Die Natur stört sich nicht an Viren und breitet sich gerade mit voller Farbenpracht aus. Die Pflanzen, Insekten, Vögel und andere Wunder der Schöpfung treten gerade im Frühling in liebevollen Kontakt zueinander. Sie vermehren sich und haben nun viel mehr Zeit und Ruhe das zu tun. Sie dürfen genießen.

Wir Menschen müssen uns gerade leider vor ihr und voreinander verschließen. Wir müssen uns vor Kontakten schützen. Vielleicht begreifen einige bald, dass sie auch Naturwesen sind, Wunder der Schöpfung und spüren dann, wie sehr sie diesen Glauben und diese Tatsache vernachlässigt haben. Menschen fühlen sich so erhaben und mächtig…

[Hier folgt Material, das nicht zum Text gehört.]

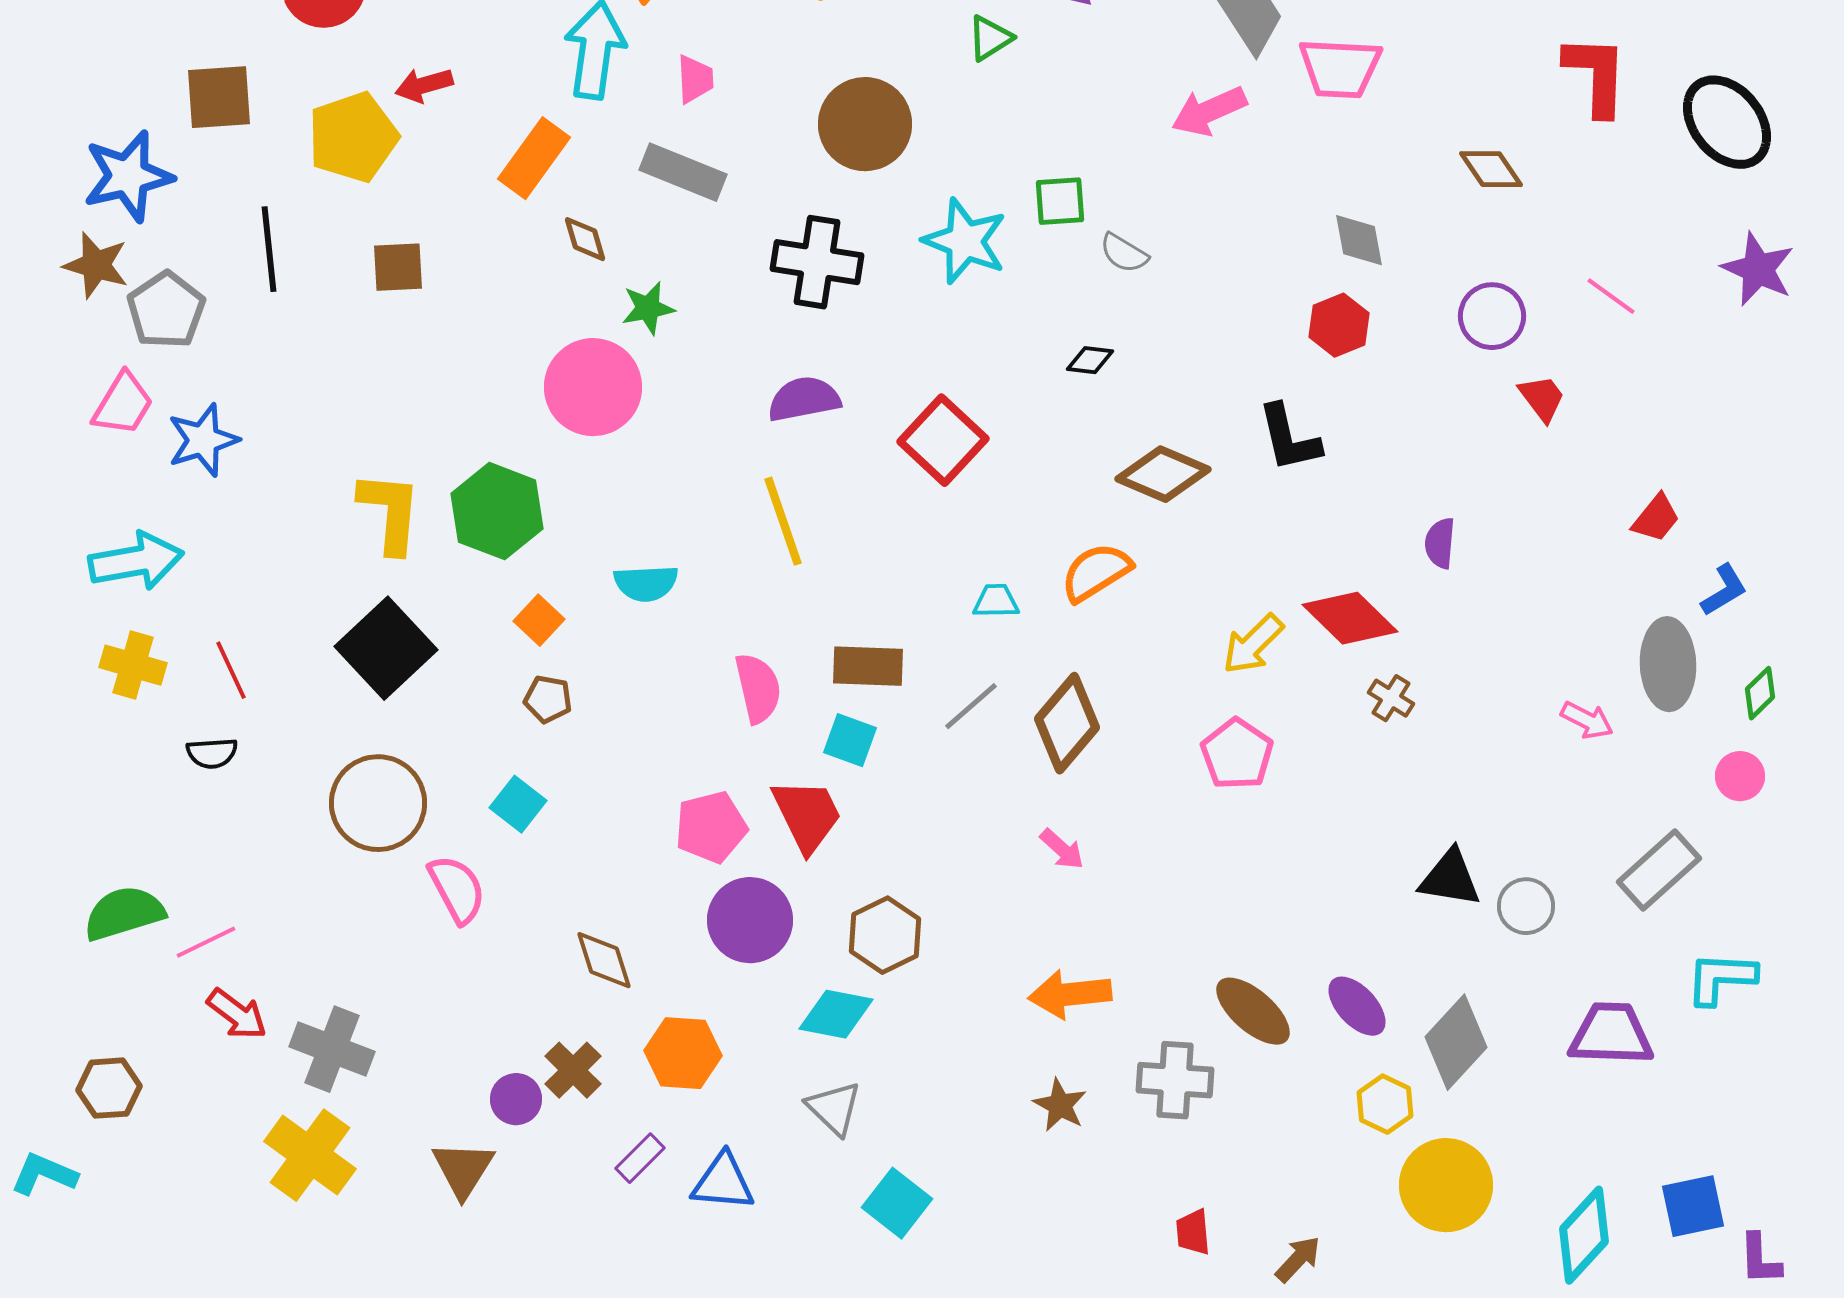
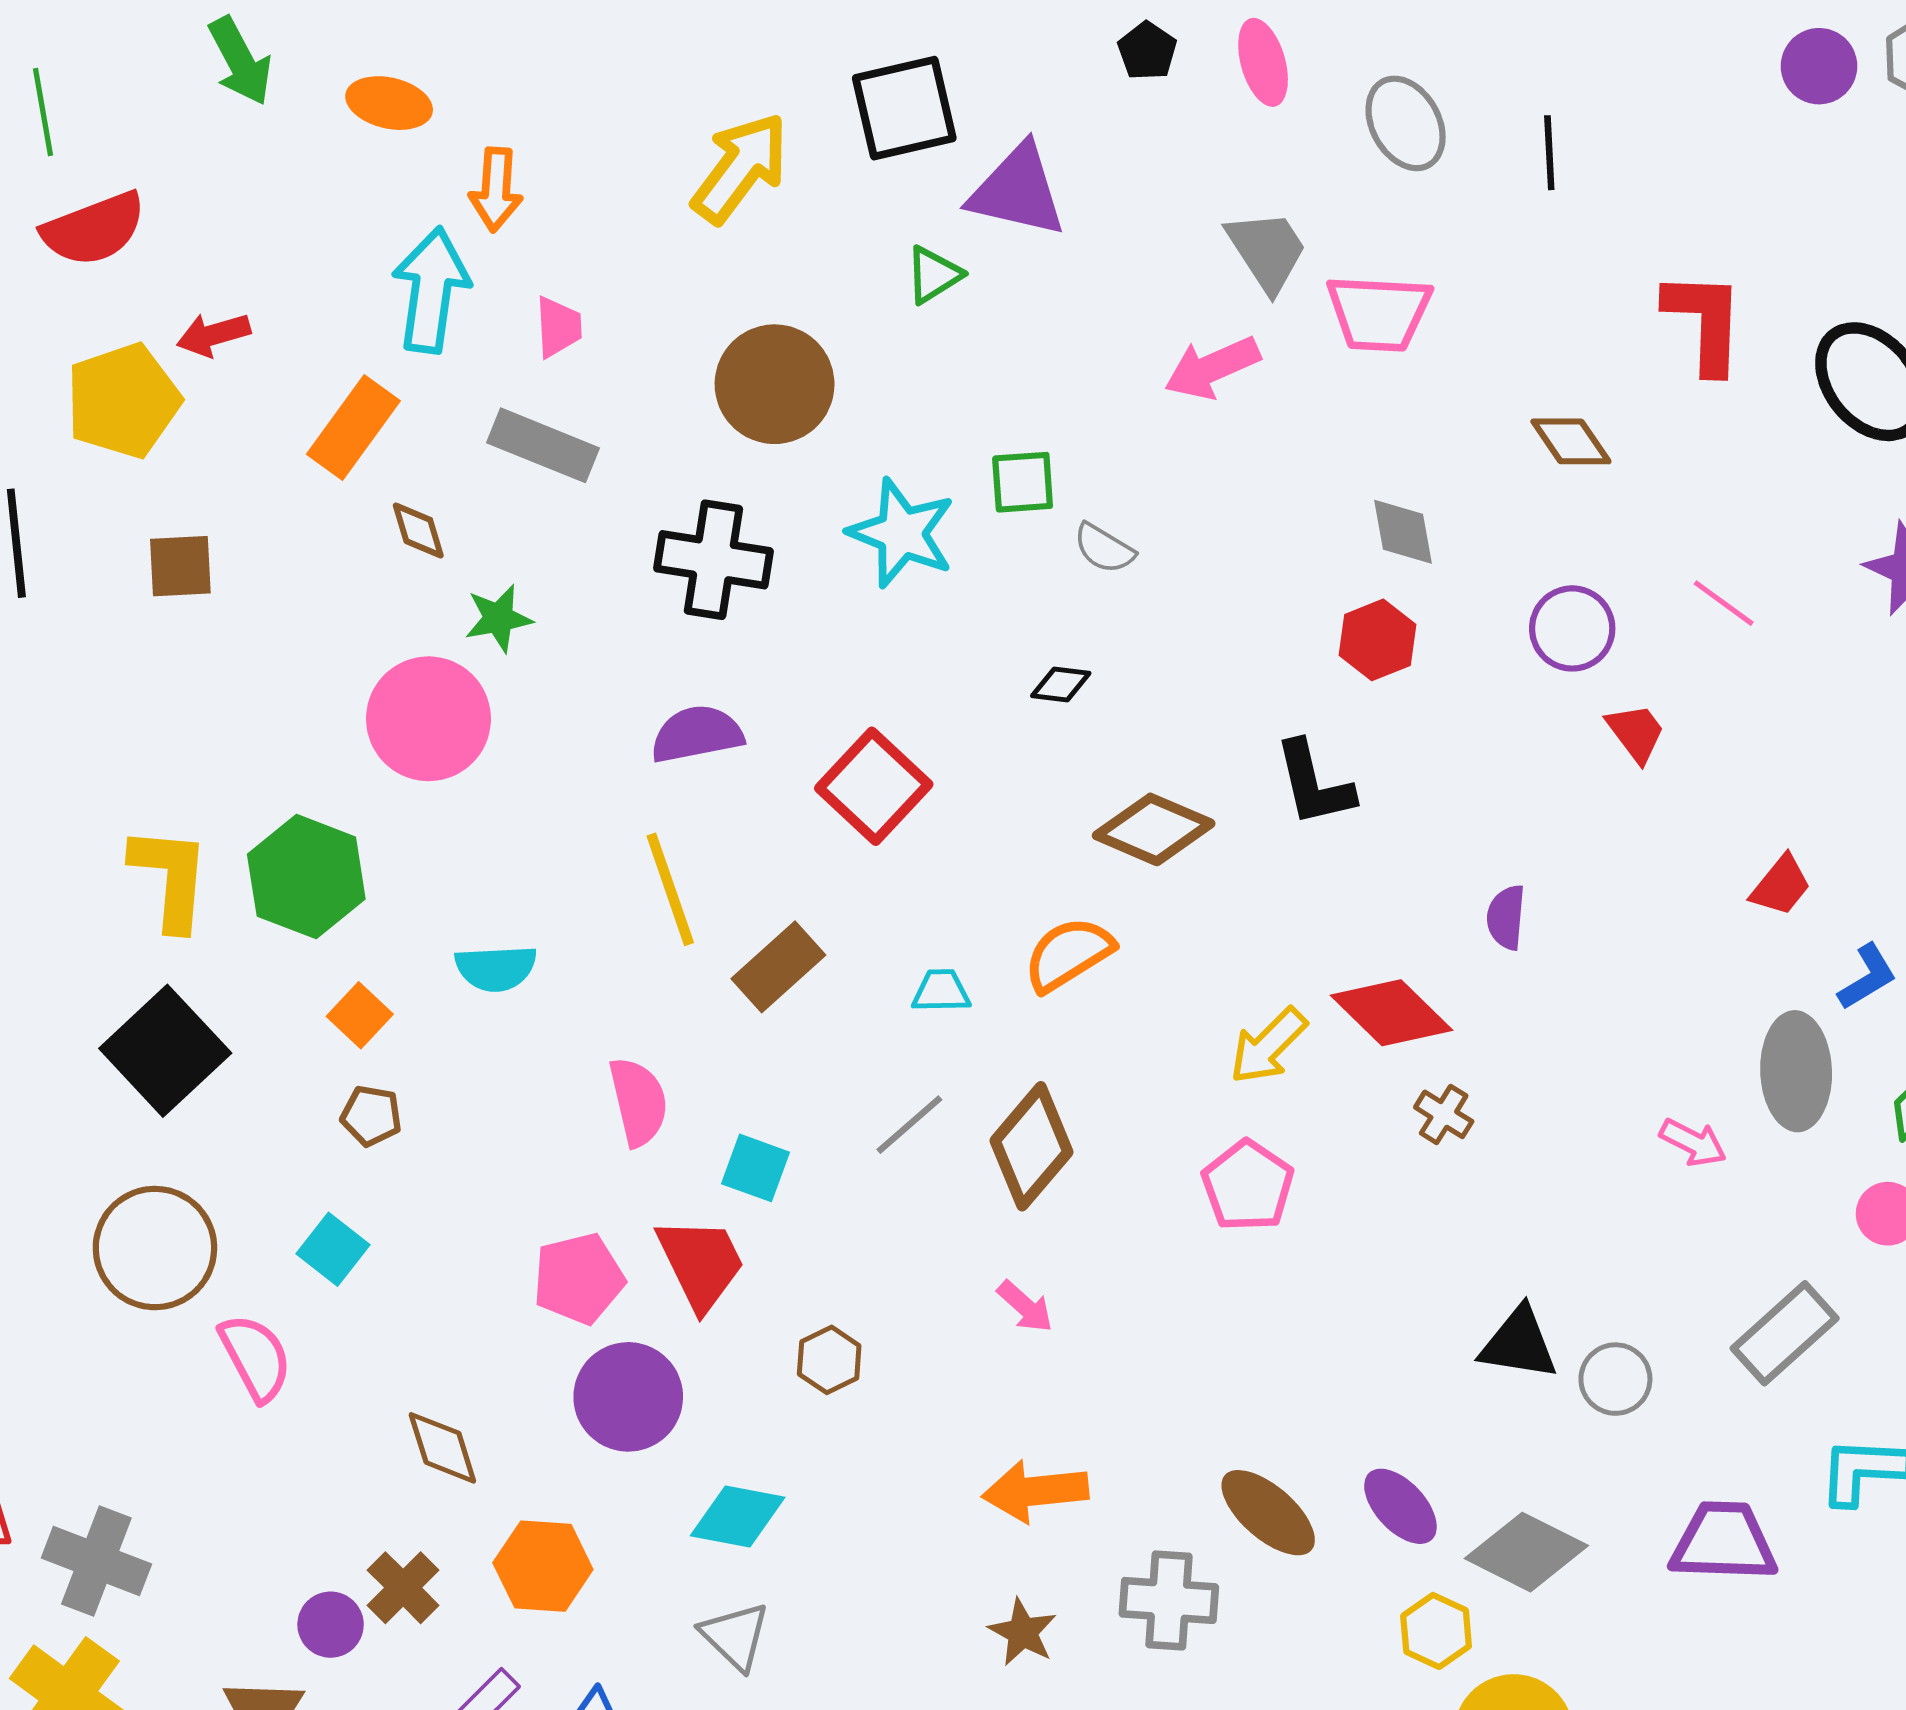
brown rectangle: (868, 666) -> (778, 967), moved, turned -44
brown hexagon: (885, 935) -> (829, 1360), moved, size x0.7
gray diamond: (1456, 1042) -> (1526, 1552), turned 74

Und was passiert jetzt? Die Natur da draußen stört sich nicht daran. Sie lebt einfach weiter wie immer. Sie ist nicht von uns abhängig. Wir jedoch von ihr und voneinander.

Wir Menschen bekommen gerade auf sehr drastische Weise zu spüren, wie sehr wir voneinander abhängig sind und wie sehr wir ein Teil der Natur sind, die viele mit ihrem Müll verdrecken und zerstören. Ich sehe ihn täglich im Wald, an den Wegen, an den Bahnhaltestellen und überall sonst auf der Welt. Oft stehen Jugendliche vor mir und lassen ihre leere Zigarettenschachtel einfach auf den Boden fallen, obwohl sich der Mülleimer einen Meter von ihnen entfernt befindet. Wenn ich sie anschaue, erhalte ich aggressive Blicke zurück, wenn ich sie anspreche, aggressive Beschimpfungen! Ich sehe so viel Zerstörung von Schönem und Heilem und wenn es nur wieder die Scheibe an der Bahnhaltestelle ist oder die frisch gestrichene Wand unserer Nachbarn, die mit Sprühfarbe verunstaltet wurde. Und Nachtruhe? Tja die gibt es schon lange nicht mehr! Überall nur Zerstörungswut, Achtungslosigkeit, Respektlosigkeit… Sogar jetzt zeigt sich das wieder an leer gekauften Regalen. In den Krankenhäusern wurden Desinfektionsmittel, Toilettenpapier, Seife und Mundschutz gestohlen und nicht nur dort!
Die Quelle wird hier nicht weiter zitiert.